Coronary heart disease (CHD), sometimes described as coronary artery disease (CAD) or ischaemic heart disease (IHD), is a condition in which the vascular supply to the heart is impeded by atheroma, thrombosis or spasm of coronary arteries.
This may impair the supply of oxygenated blood to cardiac tissue sufficiently to cause myocardial ischemia which, if severe or prolonged, may cause the death of cardiac muscle cells.

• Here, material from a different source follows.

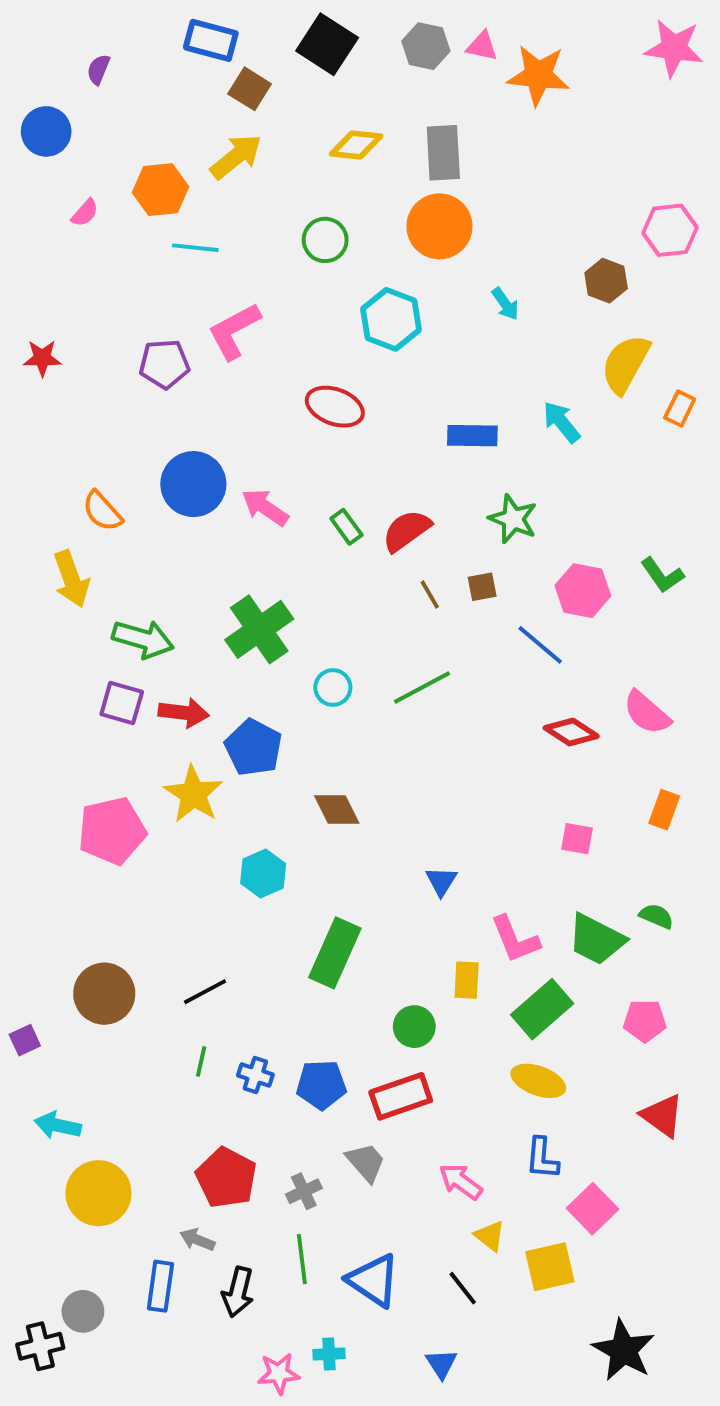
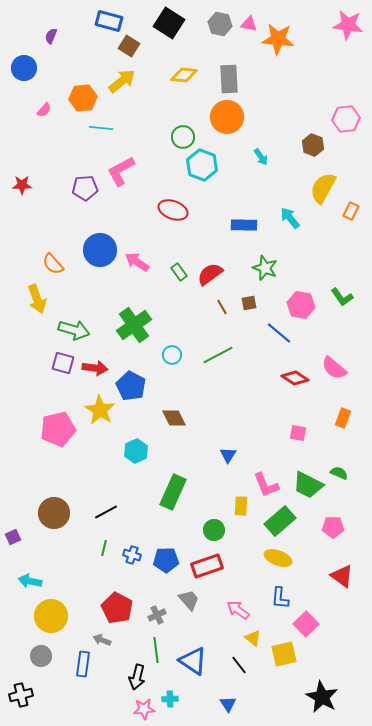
green circle: (325, 240) -> (183, 137), moved
black arrow: (238, 1292) -> (137, 677), moved
gray circle: (83, 1311) -> (41, 656), moved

Similarities in the development of atheromatous plaques in other vasculature, in particular, the carotid arteries, with the resultant cerebral ischemia has resulted in the term cardiovascular disease (CVD) being adopted to incorporate CHD, cerebrovascular disease and peripheral vascular disease.
Almost 200,000 people die from CVD in the UK each year with CHD accounting for almost a half of these. About 30% of premature deaths (below 75 years old) in men and 22% of premature deaths in women result from CVD.
About 3.5% of UK adults have symptomatic CHD. One-third of men aged 50–59 years of age have evidence of CHD, and this proportion increases with age. In the UK, there are about 1.3 million people who have survived a myocardial infarction and about 2 million who have or have had, angina and this equates to about 5% of men and 3% of women. Approximately 260,000 people suffer a myocardial infarction in any year, of whom 40–50% die.
Traditionally, the main potentially modifiable risk factors for CHD have been considered to be hypertension, cigarette smoking, raised serum cholesterol and diabetes. More recently psychological stress and abdominal obesity have gained increased prominence.
Patients with a combination of all these risk factors are at risk of suffering a myocardial infarction some 500 times greater than individuals without any of the risk factors.
Stopping smoking, moderating alcohol intake, regular exercise and consumption of fresh fruit and vegetables were associated independently and additively with the reduction in the risk of having a myocardial infarction.
Diabetes mellitus is a positive risk factor for CHD in developed countries with high levels of CHD, but it is not a risk factor in countries with little CHD.
Signs and Symptoms
The primary clinical manifestation of CHD is chest pain. Chest pain arising from stable coronary atheromatous disease leads to stable angina and normally arises when narrowing of the coronary artery lumen exceeds 50% of the original luminal diameter. Stable angina is characterized by chest pain and breathlessness on exertion; symptoms are relieved promptly by rest. A stable coronary atheromatous plaque may become unstable as a result of either plaque erosion or rupture.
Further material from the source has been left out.